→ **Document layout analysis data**
^^^^^^^^

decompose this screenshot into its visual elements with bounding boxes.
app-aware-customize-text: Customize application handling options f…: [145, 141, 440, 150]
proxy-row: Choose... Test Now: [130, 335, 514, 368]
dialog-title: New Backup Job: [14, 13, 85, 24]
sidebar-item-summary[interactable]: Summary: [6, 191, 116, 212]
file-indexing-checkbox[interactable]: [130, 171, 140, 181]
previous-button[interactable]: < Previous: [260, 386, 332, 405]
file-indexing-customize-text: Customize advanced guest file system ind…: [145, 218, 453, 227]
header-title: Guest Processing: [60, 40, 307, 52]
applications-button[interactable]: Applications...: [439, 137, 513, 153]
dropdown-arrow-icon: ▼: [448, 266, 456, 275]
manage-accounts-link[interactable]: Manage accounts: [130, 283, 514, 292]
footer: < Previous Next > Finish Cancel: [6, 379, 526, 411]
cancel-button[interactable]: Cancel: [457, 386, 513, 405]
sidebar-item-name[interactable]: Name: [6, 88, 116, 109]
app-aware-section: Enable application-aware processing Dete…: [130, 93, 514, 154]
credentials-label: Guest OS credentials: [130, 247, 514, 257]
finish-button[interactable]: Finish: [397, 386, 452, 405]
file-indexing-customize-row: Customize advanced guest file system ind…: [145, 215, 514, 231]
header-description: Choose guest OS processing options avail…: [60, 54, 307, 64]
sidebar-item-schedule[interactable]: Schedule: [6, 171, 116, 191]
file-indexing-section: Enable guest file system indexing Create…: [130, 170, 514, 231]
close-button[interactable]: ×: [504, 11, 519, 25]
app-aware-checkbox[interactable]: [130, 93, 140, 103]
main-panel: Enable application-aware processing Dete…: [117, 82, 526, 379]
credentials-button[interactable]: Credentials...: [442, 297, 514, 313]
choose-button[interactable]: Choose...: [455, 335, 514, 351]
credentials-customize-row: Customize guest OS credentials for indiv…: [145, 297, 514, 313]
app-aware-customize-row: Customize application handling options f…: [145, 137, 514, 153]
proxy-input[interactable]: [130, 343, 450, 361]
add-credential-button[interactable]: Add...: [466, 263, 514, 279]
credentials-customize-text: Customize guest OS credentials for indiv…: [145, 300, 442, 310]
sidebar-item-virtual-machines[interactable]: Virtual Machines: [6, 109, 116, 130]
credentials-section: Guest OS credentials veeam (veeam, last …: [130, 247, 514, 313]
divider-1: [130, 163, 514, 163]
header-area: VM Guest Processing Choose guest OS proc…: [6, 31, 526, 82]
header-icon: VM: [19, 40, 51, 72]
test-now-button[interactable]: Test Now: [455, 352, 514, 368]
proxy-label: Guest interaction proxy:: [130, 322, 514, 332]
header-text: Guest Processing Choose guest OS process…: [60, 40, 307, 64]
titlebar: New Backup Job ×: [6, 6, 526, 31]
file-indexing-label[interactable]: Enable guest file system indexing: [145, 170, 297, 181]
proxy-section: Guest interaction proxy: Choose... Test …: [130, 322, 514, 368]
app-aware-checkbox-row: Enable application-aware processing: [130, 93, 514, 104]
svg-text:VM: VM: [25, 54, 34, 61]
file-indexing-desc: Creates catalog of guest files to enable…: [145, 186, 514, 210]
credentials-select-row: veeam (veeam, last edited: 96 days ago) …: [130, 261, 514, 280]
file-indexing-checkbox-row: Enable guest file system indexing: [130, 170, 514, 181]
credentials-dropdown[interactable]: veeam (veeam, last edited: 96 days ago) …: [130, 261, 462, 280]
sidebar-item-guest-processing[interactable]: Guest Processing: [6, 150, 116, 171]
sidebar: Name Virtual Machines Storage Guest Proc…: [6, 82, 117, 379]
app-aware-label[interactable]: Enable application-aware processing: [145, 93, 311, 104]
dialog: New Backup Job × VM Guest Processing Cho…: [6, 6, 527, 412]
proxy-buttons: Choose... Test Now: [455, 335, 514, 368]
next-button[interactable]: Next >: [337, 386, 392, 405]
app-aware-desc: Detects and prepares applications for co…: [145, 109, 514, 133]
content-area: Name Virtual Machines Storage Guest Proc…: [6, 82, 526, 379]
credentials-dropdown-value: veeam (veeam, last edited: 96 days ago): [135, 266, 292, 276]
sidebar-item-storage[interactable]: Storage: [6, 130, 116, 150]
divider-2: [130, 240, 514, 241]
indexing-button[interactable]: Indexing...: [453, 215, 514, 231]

^^^^^^^^

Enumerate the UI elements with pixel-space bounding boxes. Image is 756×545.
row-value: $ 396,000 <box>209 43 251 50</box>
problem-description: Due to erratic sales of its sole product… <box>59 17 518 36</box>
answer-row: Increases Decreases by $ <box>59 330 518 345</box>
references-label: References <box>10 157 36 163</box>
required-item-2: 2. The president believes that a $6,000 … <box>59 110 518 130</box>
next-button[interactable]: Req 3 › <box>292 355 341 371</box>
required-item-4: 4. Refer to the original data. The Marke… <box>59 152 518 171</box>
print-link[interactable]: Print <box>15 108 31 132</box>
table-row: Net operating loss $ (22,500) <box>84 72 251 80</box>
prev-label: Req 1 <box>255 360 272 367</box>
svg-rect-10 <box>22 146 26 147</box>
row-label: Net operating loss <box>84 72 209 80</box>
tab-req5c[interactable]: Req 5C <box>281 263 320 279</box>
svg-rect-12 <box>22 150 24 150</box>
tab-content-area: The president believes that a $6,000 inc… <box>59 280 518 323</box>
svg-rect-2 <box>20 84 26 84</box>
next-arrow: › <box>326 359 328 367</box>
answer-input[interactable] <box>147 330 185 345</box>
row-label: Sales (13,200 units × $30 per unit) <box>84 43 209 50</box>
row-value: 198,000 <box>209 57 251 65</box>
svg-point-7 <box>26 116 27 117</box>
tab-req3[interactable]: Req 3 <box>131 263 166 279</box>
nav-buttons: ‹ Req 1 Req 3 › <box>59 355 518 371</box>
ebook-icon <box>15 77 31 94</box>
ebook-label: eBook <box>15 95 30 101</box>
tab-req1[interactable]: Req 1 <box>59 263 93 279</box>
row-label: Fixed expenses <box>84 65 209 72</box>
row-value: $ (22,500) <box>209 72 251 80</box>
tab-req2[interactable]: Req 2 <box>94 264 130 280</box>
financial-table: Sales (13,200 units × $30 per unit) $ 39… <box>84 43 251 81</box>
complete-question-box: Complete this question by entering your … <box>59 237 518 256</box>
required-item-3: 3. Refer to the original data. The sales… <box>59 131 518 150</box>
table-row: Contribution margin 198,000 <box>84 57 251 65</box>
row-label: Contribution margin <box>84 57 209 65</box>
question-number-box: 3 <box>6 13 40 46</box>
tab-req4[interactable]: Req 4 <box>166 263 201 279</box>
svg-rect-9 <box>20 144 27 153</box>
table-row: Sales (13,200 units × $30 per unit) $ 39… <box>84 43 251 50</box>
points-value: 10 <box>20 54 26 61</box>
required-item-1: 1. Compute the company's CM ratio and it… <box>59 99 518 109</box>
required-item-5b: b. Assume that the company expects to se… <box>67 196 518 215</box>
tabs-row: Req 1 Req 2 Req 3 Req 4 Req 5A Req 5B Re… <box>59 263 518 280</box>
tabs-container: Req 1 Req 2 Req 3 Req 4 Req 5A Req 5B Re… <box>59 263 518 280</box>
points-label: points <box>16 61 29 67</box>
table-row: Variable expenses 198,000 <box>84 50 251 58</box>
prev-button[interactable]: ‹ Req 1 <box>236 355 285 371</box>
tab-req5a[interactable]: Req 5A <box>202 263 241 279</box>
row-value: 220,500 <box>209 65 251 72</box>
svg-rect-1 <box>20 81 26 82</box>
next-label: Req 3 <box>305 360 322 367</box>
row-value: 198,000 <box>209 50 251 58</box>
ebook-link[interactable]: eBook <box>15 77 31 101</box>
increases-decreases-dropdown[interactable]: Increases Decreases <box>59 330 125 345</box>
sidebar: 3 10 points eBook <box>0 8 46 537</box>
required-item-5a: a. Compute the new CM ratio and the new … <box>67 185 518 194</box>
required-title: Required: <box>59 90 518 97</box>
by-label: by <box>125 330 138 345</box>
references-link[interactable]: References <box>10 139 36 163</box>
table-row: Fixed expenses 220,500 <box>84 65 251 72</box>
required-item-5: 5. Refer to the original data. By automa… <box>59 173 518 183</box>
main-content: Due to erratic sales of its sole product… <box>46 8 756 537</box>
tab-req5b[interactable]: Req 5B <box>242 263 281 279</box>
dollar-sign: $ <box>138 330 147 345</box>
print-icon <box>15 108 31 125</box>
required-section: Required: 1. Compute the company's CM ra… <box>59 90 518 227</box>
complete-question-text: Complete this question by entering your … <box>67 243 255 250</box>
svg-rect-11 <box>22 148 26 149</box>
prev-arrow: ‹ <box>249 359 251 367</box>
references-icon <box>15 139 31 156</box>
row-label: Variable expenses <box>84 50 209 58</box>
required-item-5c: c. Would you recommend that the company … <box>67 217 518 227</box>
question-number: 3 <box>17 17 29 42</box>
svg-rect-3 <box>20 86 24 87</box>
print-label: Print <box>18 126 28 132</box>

^^^^^^^^

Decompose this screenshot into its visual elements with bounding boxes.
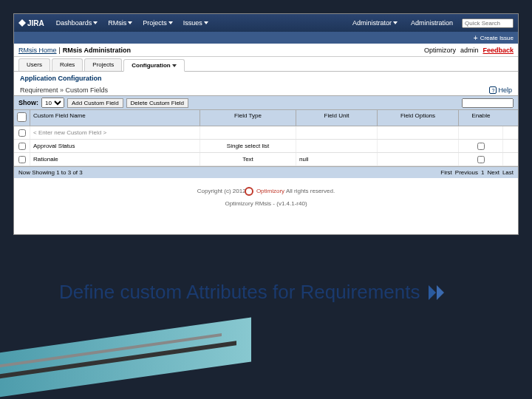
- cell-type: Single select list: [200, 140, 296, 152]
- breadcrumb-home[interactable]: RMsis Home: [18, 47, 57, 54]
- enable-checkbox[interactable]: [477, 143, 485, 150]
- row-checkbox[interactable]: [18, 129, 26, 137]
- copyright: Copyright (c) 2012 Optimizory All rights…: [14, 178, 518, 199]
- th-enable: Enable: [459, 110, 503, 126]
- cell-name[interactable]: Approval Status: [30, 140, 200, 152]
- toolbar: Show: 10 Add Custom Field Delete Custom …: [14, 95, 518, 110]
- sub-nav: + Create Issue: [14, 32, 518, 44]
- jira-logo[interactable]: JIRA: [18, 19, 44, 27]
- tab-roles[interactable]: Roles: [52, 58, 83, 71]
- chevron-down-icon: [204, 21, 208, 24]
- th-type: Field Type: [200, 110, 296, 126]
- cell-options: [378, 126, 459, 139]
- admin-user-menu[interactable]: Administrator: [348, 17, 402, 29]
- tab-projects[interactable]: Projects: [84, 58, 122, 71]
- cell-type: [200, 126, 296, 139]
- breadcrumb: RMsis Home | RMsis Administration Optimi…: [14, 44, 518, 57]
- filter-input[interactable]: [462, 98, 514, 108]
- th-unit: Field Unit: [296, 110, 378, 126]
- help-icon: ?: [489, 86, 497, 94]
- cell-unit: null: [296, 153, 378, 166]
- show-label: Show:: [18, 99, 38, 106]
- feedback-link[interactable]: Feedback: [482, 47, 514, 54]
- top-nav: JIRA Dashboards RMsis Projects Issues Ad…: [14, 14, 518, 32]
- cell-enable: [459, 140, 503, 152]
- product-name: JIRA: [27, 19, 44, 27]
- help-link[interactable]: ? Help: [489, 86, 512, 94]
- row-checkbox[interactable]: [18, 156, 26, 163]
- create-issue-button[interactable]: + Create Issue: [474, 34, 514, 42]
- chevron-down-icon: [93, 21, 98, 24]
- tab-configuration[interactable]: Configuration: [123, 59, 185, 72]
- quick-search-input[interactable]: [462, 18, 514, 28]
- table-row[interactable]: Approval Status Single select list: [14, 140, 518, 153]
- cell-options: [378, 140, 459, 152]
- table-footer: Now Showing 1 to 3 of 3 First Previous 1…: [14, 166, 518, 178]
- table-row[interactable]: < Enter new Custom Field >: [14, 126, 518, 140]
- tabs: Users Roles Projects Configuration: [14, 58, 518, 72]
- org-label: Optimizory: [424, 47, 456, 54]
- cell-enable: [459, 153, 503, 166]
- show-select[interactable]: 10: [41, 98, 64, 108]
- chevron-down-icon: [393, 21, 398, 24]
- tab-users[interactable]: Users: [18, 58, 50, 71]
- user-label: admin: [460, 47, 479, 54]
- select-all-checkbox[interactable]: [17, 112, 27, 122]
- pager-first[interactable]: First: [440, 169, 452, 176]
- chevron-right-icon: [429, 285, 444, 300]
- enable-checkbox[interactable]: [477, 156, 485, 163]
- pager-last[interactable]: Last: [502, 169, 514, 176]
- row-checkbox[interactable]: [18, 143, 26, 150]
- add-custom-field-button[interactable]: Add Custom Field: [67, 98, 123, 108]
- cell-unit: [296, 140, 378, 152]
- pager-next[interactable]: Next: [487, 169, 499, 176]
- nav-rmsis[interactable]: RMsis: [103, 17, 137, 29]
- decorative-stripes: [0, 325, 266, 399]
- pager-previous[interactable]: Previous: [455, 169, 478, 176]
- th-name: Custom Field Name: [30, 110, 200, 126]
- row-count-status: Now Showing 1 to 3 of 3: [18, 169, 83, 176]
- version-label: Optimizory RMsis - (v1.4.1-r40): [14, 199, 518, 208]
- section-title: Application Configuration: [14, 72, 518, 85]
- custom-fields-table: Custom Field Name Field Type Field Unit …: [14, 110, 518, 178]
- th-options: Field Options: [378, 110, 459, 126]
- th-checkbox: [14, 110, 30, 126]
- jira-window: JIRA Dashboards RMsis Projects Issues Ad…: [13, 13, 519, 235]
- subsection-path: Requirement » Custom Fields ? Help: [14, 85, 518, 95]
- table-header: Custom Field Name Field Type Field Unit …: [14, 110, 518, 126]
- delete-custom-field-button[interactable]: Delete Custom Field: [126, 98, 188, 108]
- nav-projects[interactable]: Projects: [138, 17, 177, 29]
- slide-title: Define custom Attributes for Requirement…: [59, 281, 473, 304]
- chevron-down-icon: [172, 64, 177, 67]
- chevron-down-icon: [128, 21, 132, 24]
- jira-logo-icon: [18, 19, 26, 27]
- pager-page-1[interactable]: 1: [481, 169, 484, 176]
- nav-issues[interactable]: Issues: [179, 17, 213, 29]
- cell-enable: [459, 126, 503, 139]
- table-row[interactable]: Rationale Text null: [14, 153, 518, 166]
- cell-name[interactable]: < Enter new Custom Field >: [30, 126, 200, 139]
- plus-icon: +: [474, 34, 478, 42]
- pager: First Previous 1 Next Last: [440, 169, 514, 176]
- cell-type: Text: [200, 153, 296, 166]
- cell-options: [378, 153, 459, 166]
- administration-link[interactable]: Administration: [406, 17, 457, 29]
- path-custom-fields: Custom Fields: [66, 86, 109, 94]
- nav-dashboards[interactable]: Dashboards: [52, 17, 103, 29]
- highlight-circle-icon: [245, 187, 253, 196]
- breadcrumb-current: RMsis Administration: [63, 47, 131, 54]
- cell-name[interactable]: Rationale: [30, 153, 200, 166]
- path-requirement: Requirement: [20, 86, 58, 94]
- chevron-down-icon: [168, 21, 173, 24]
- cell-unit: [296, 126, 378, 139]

^^^^^^^^

→ **Problem requirements**
Please go through the data above and copy each line containing the word "dialog".

→ **Answer for this exercise**
dialog-title: New Backup Job: [14, 13, 85, 24]
dialog: New Backup Job × VM Guest Processing Cho…: [6, 6, 527, 412]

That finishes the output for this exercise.